A long line of people waited patiently outside the Humane Society of Vero Beach and Indian County, hoping to find and bring home a new furry family member on the day National Clear the Shelters.
By the end of the day, 80 animals had found their permanent homes: 38 dogs, 40 cats and two pigs. These figures brought the total number of adoptions during the period from August 1 to August 28 to 236 – 101 dogs, 127 cats and eight other animals, including these oinkers.
“This is the best day of my life. Look at this crowd. We had four adoptions right off the bat,” HSVBIRC CEO Kate Meghji said at the start of the event.
“This is a national event that was started by NBC and Telemundo in 2015 to help shelters empty out in the summer when they are most crowded. And it turned into this spectacular success. It is a party.
Although shelters, sadly, still have an endless supply of animals available for adoption, Meghji says there’s something about the collective response when shelters say, “We need help.
“It inspires people who may be considering adopting to say, ‘We are ready and want to support this great initiative on this incredible day,'” Meghji said. “I mean look at this, you can feel the energy.”
Many staff and volunteers, wearing T-shirts that said, “Saving animals is kind of my thing”, effectively managed the orderly crowd, which had been separated into lines of dogs and lines of cats.
Those looking for kittens or older cats were brought into these rooms, and if one of the purring felines melted their hearts, volunteers handled the paperwork on site.
Many of those chasing dogs had already looked online for available puppies and dogs and, once registered, were escorted to meet their future companions. Others, who wanted to graze, were brought back with dog handlers to meet the dogs. After the paperwork was processed, there was space for family photos.
Among the most wanted were a dozen adorable puppies, all of whom have found homes.
One of those lucky puppies was 3-month-old mixed-breed Delaney, who returned home with Cassandra and Charles Mergott and their 18-month-old daughter Shaylee, who was completely in love with the new family member.
Totally adorable, no one could guess the pup’s heritage, but Charles said they were told the mother was a shepherd and a husky and a boxer were likely in the mix.
“We saw them online and decided we wanted to come see the puppies,” Cassandra said, noting that they were among the first to be there.
Pointing to her husband, she added: “Her old dog’s name was Delaney so it was just kind of fate because her name is Delaney.”
In the kitten room, 4-year-old Isabella hoped to convince her parents Brittaney and Alexander Colon-Figueroa to adopt an adorable little black and white “tuxedo cat”, who sported white on the tip of her nose and paws and some impressive white mustaches.

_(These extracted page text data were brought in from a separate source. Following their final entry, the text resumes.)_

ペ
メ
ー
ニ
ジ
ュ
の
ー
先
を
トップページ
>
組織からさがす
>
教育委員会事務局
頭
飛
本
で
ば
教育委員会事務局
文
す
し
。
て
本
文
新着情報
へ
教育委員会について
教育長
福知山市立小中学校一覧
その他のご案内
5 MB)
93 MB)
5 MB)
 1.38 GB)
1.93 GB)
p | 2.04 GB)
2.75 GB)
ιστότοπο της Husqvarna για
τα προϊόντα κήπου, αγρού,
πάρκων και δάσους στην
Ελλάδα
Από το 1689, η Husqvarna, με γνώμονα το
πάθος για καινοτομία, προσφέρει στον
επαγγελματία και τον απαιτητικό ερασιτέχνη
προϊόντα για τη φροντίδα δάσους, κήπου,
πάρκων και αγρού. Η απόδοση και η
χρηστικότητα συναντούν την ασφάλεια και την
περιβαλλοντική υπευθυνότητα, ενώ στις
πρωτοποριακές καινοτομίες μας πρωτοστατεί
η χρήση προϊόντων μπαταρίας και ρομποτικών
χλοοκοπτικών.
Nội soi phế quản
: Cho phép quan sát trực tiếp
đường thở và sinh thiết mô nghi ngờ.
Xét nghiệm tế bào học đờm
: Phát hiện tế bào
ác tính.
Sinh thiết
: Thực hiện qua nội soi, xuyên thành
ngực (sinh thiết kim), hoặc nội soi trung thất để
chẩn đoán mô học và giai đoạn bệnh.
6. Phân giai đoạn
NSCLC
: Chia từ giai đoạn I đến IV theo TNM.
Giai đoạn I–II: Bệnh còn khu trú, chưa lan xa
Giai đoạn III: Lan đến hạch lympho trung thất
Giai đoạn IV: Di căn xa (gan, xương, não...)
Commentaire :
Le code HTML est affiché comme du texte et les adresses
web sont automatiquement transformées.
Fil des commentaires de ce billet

The kitten was clearly looking to make an impression as he lovingly licked Isabella’s hand.
“It’s her first time with cats, but she loves cats,” Brittaney said, noting that her mother in Michigan has one that Isabella sees when they Facetime. “Bella sees the cat all the time and she begged us, so we thought we’d come over today.”
To anyone unable to adopt that day, Meghji advised, “There will be more animals tomorrow, next week and the week after. So the problem is there. We will have dogs and cats 365 days a year.
HSVBIRC had waived adoption fees for the day, and as with all animals they adopt, they had been spayed or spayed, were up to date with vaccines, and were microchipped. The non-profit organization is “dedicated to helping and protecting the animals of Indian River County and helping owners keep their pets in their homes.” In addition to adoptions, HSVBIRC operates a wellness clinic and owns thrift stores in Vero Beach and Sebastian.